I want, no, I demand revenue enhancements - not from new taxes, but from closing loopholes - and I will reject any bill that does not include them. Beep-beep-beep, forget I said that.
We must protect Social Security and Medicare. Beep-beep-beep, but now I look good to Independent voters, or something, right?
It has become an all too familiar sound, really.
I will close Guantanamo. Beep-beep-beep.
There needs to be a public option in the health care reform bill. Beep-beep-beep.
The Bush-era tax cuts? Beep-beep-beep-beep-beep-beep.
An interesting thing happens when someone backs up. They get smaller in your vision, receding slowly but surely until they are all but invisible. So it is with this president, who goes into the 2012 election season a small fraction of the man who would supposedly make history.
George W. Bush took the historic budget surplus left by President Clinton and squandered it on tax cuts, further enriching those few thousand people who didn't need the money. Mr. Bush delivered us into crushing debt with two interminable wars, which many of those few thousand people continue to profit from wildly. A number of those people - the Wall Street and banking magnates - are directly and personally responsible for the recklessness and greed that very nearly annihilated the American economy, and as of this date, not only have they eluded justice for their crimes, but have been richly rewarded.

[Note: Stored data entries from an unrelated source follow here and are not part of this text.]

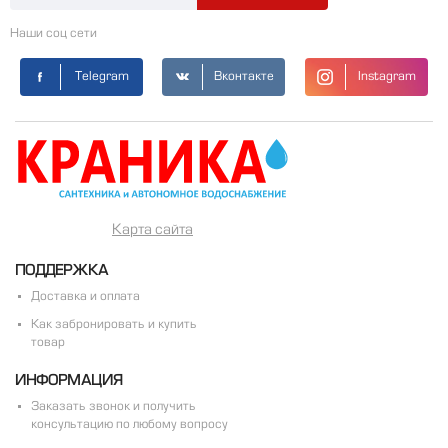
Наши соц сети
Telegram
Вконтакте
Instagram
Карта сайта
ПОДДЕРЖКА
Доставка и оплата
Как забронировать и купить
товар
ИНФОРМАЦИЯ
Заказать звонок и получить
консультацию по любому вопросу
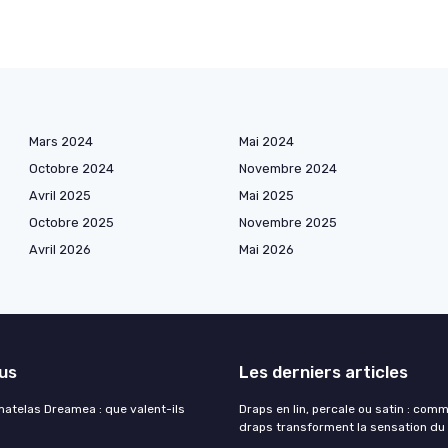
Mars 2024
Mai 2024
Octobre 2024
Novembre 2024
Avril 2025
Mai 2025
Octobre 2025
Novembre 2025
Avril 2026
Mai 2026
lus
Les derniers articles
matelas Dreamea : que valent-ils
Draps en lin, percale ou satin : com
draps transforment la sensation du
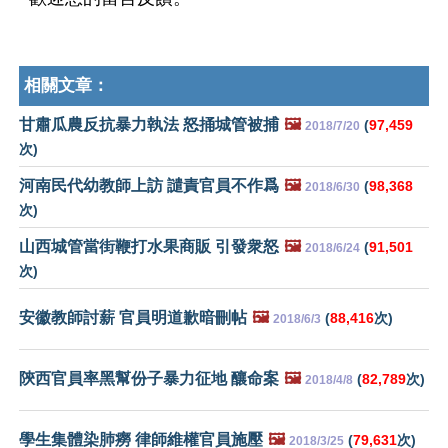
相關文章：
甘肅瓜農反抗暴力執法 怒捅城管被捕
🖼️
(
97,459
2018/7/20
次)
河南民代幼教師上訪 譴責官員不作爲
🖼️
(
98,368
2018/6/30
次)
山西城管當街鞭打水果商販 引發衆怒
🖼️
(
91,501
2018/6/24
次)
安徽教師討薪 官員明道歉暗刪帖
🖼️
(
88,416
次)
2018/6/3
陝西官員率黑幫份子暴力征地 釀命案
🖼️
(
82,789
次)
2018/4/8
學生集體染肺癆 律師維權官員施壓
🖼️
(
79,631
次)
2018/3/25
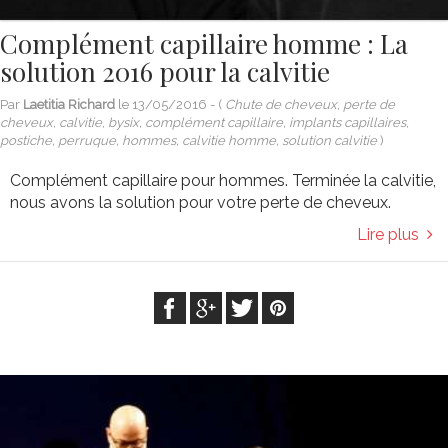
Complément capillaire homme : La
solution 2016 pour la calvitie
Par
Laetitia Richard
le
13/05/2016
- (
Chute de cheveux, perte de
cheveux, calvitie, bysix, complément capillaire, implants capillaires,
postiche, perruque, hommes, calvitie homme, solution calvitie
)
Complément capillaire pour hommes. Terminée la calvitie,
nous avons la solution pour votre perte de cheveux.
Lire plus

They were rewarded again with this bill. Try to spin it any other way, and you're wasting your time with me. They were rewarded, and the weight of that reward will fall on your neck and mine. Again.

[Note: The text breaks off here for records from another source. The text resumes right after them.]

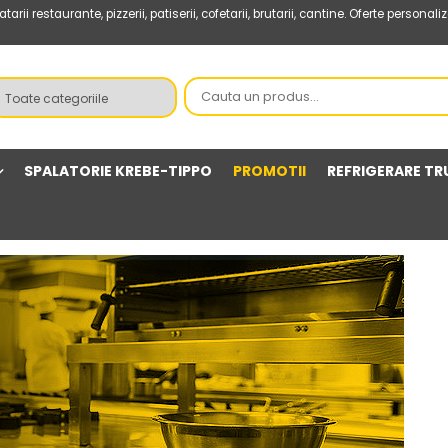
estaurante, pizzerii, patiserii, cofetarii, brutarii, cantine. Oferte personaliza
SPALATORIE KREBE-TIPPO
PROMOTII
REFRIGERARE TR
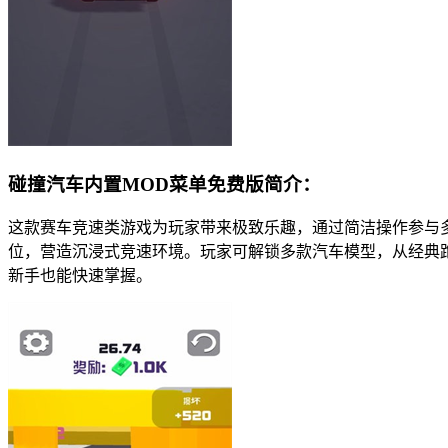
碰撞汽车内置MOD菜单免费版简介：
这款赛车竞速类游戏为玩家带来极致乐趣，通过简洁操作参与
位，营造沉浸式竞速环境。玩家可解锁多款汽车模型，从经典
新手也能快速掌握。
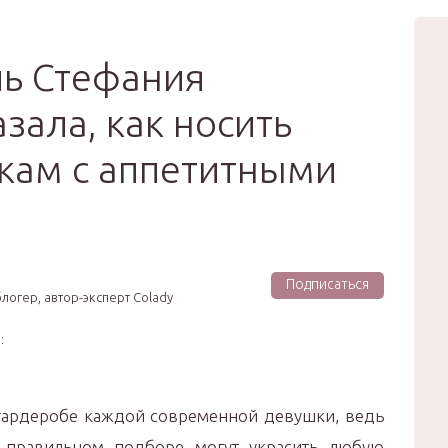
вью
Мода
Звёзды
Зд
Сертификат
ль Стефания
зала, как носить
кам с аппетитными
Подписаться
логер, автор-эксперт Colady
:
гардеробе каждой современной девушки, ведь
 правильном подборе могут украсить любую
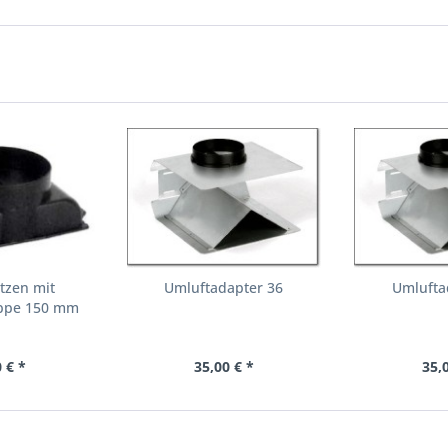
tzen mit
Umluftadapter 36
Umlufta
appe 150 mm
 € *
35,00 € *
35,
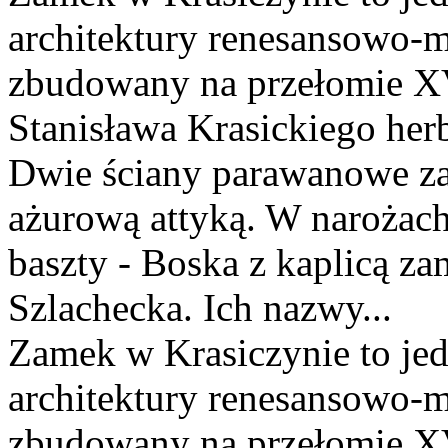
architektury renesansowo-m
zbudowany na przełomie XV
Stanisława Krasickiego her
Dwie ściany parawanowe za
ażurową attyką. W narożach 
baszty - Boska z kaplicą z
Szlachecka. Ich nazwy...
Zamek w Krasiczynie to jed
architektury renesansowo-m
zbudowany na przełomie XV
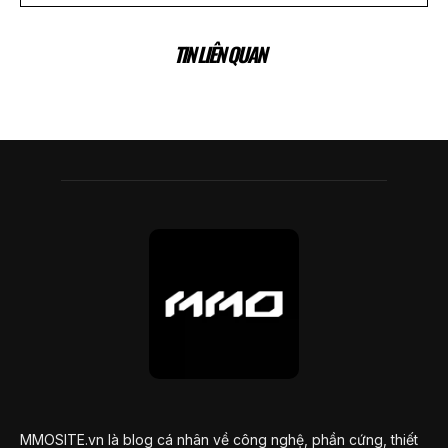
TIN LIÊN QUAN
MMOSITE.vn là blog cá nhân về công nghệ, phần cứng, thiết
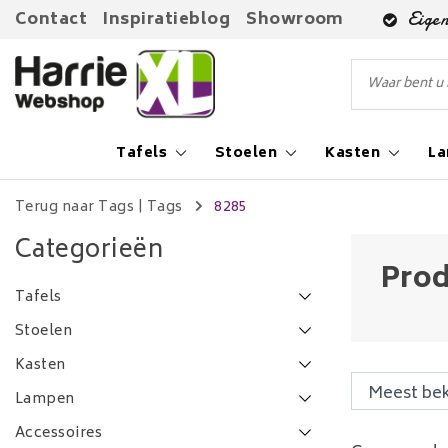
Contact
Inspiratieblog
Showroom
Eigen
Tafels
Stoelen
Kasten
L
Terug naar Tags
|
Tags
8285
Categorieën
Prod
Tafels
Stoelen
Kasten
Lampen
Accessoires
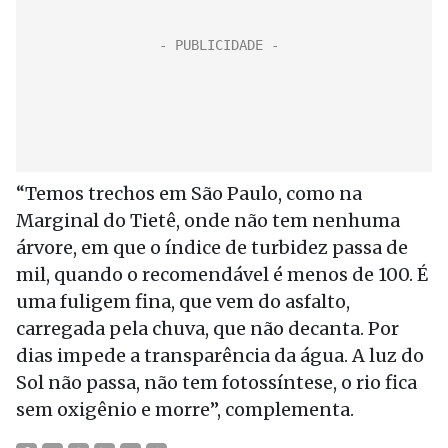
“Temos trechos em São Paulo, como na
Marginal do Tietê, onde não tem nenhuma
árvore, em que o índice de turbidez passa de
mil, quando o recomendável é menos de 100. É
uma fuligem fina, que vem do asfalto,
carregada pela chuva, que não decanta. Por
dias impede a transparência da água. A luz do
Sol não passa, não tem fotossíntese, o rio fica
sem oxigênio e morre”, complementa.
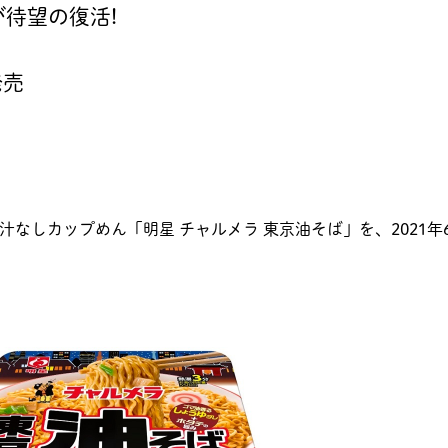
待望の復活!
発売
、汁なしカップめん「明星 チャルメラ 東京油そば」を、2021年6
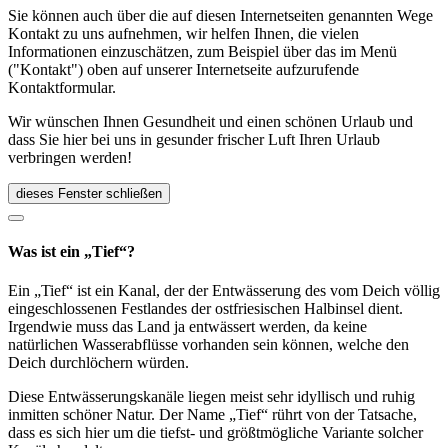
Sie können auch über die auf diesen Internetseiten genannten Wege
Kontakt zu uns aufnehmen, wir helfen Ihnen, die vielen
Informationen einzuschätzen, zum Beispiel über das im Menü
("Kontakt") oben auf unserer Internetseite aufzurufende
Kontaktformular.
Wir wünschen Ihnen Gesundheit und einen schönen Urlaub und
dass Sie hier bei uns in gesunder frischer Luft Ihren Urlaub
verbringen werden!
dieses Fenster schließen
Was ist ein „Tief“?
Ein „Tief“ ist ein Kanal, der der Entwässerung des vom Deich völlig
eingeschlossenen Festlandes der ostfriesischen Halbinsel dient.
Irgendwie muss das Land ja entwässert werden, da keine
natürlichen Wasserabflüsse vorhanden sein können, welche den
Deich durchlöchern würden.
Diese Entwässerungskanäle liegen meist sehr idyllisch und ruhig
inmitten schöner Natur. Der Name „Tief“ rührt von der Tatsache,
dass es sich hier um die tiefst- und größtmögliche Variante solcher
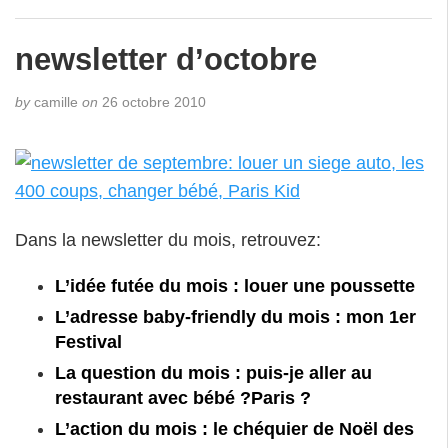
newsletter d’octobre
by
camille
on
26 octobre 2010
Dans la newsletter du mois, retrouvez:
L’idée futée du mois : louer une poussette
L’adresse baby-friendly du mois : mon 1er
Festival
La question du mois : puis-je aller au
restaurant avec bébé ?Paris ?
L’action du mois : le chéquier de Noël des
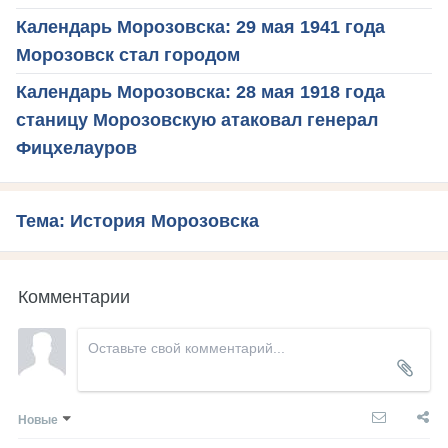
Календарь Морозовска: 29 мая 1941 года
Морозовск стал городом
Календарь Морозовска: 28 мая 1918 года
станицу Морозовскую атаковал генерал
Фицхелауров
Тема: История Морозовска
Комментарии
Новые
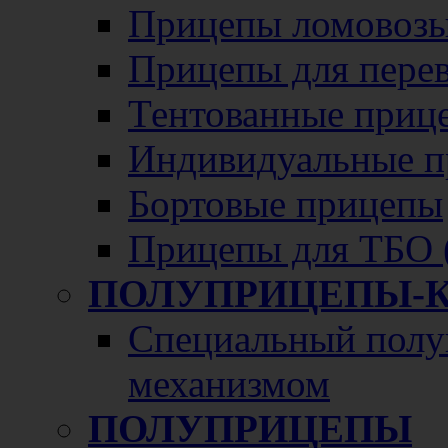
Прицепы ломовозы
Прицепы для перево
Тентованные приц
Индивидуальные п
Бортовые прицепы
Прицепы для ТБО 
ПОЛУПРИЦЕПЫ-
Специальный полу
механизмом
ПОЛУПРИЦЕПЫ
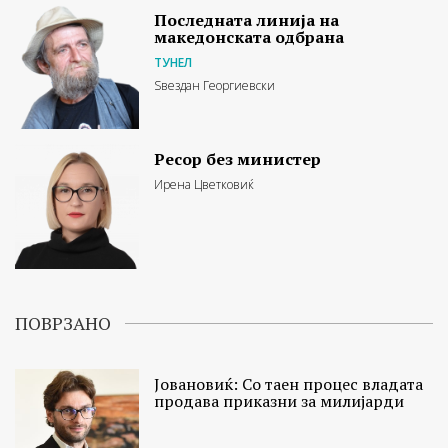
Последната линија на
македонската одбрана
ТУНЕЛ
Ѕвездан Георгиевски
Ресор без министер
Ирена Цветковиќ
ПОВРЗАНО
Јовановиќ: Со таен процес владата
продава приказни за милијарди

As bad as this situation is, it could have been a great deal worse. "Cut, Cap and Balance" would have blown the economy to the far side of the moon, as would Boehner's initial failed attempt at this legislation. There are cuts to the defense budget, and the social safety net did not take it in the teeth as savagely as the berserkers within the GOP caucus desired. And, yes, we did manage to avoid defaulting on the debt limit for the first time in history.
That is hardly the point. In the end, Mr. Obama accepted the premise proffered by the GOP that the debt limit increase had to be tied to massive cuts. This was simply not true, and he failed utterly to make this clear. He demanded new tax revenues from closed loopholes be part of the deal, and then surrendered that position. He swore to protect the social safety net, and spent virtually the entire debate trying to give it away.
This was not a case of two steps forward and one step back, but was instead no steps forward and two steps back. The kind of cuts included in this bill are exactly, precisely the wrong medicine  for an ailing economy, and for the people who make up that economy. We now stare down the yawning barrel of a double-dip recession, and that's only if we're lucky.
Worst of all, Mr. Obama has proven to the Tea Party nutjobs that hostage-taking works, that threatening not only the American economy but the global economy with comprehensive disaster is a proper way to pursue policy initiatives. Imagine if a member of the House Insanity Caucus had broken into a nuclear missile silo and threatened to launch unless Reagan's face was carved on Mt. Rushmore...and got what he wanted, and was allowed to go free.
What's next? You really think they won't try this again at the first opportunity? Of course they will, and why not? It worked like a charm.
They got away with it, just like Mr. Bush and his cronies got away with lying us into war while bankrupting the country, just like the "defense" contractors who skimmed billions from the war funding, just like the Wall Streeters and banksters who stole our future from us.
They got away with it, and so they will try it again somewhere down the road...and there will be Mr. Obama, receding slowly into the distance. Again.